Recognition for the four Wikipedia articles printed averaged an accuracy rate of about 63 per cent when just the input was analyzed and almost 70 percent when the HMM technology was employed. When two known living-will declarations were analyzed using HMM technology that had been finely tuned, the success rate was as high as 95.5 per cent.
The researchers said the most effective countermeasure is to block the sound of a printer using acoustic shielding foam. Their experiments showed that recognition rates drop precipitously if the distance between the printer and microphone is increased. Whereas their results were achieved with a distance of two centimeters, the rate dropped to about four per cent when the distance reached two meters.
Side-channel attacks, in which potentially sensitive data is leaked through emanations in electronic devices, are believed to have been employed as early as World War I, when the Germans spied on French field phone lines. In 1985, the first known attack was published when it was shown that electromagnetic radiation from CRT monitors could be used to reconstruct the words it displayed. The technique has since been used to fashion all kinds of attacks, including jimmying open keyless entry systems used to secure cars, garages, and office buildings.
The researchers are Michael Backes, Markus Durmuth, Sebastian Gerling, Manfred Pinkal, and Caroline Sporleder, members of the computer science and computer linguistic departments of Germany's Saarland University. A PDF of their paper is here. ®
Well there's a stroke of luck
And I only just threw out my DM printer too. Fifteen years ago.
Pedantic, I know
but legally, there is a difference between two copies printed at the same time using multi-part stationery, and two copies printed one-after-another. There is no guarantee that the two serially printed sheets are identical, because they could just be one print after another, with the second one slightly different. How would you know unless you minutely compared them?

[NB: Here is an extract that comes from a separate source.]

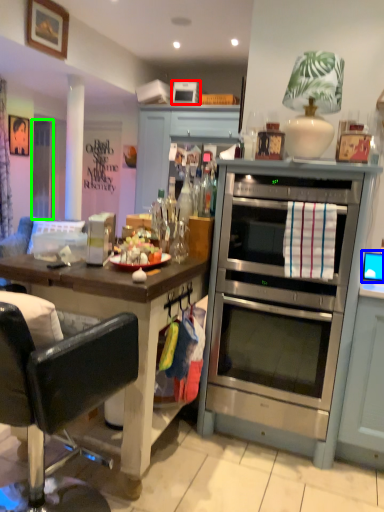 Question: Estimate the real-world distances between objects in this image. Which object is farther from appliance (highlighted by a red box), computer monitor (highlighted by a blue box) or glass door (highlighted by a green box)?

Choices:
 (A) computer monitor
 (B) glass door

Answer: (A)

And yes, I know that the lower copies in a multi-part *could* have been pre-printed, but that is why they come bound together with tear-off sprockets, so that you can tell whether the lower copy has been tampered with.
"the four Wikipedia articles printed averaged an accuracy rate of about 63 per cent"
Seems a tad higher than I expected.
Oh, wait ... Are you referring to the validity of the source material or the accuracy of the transcription?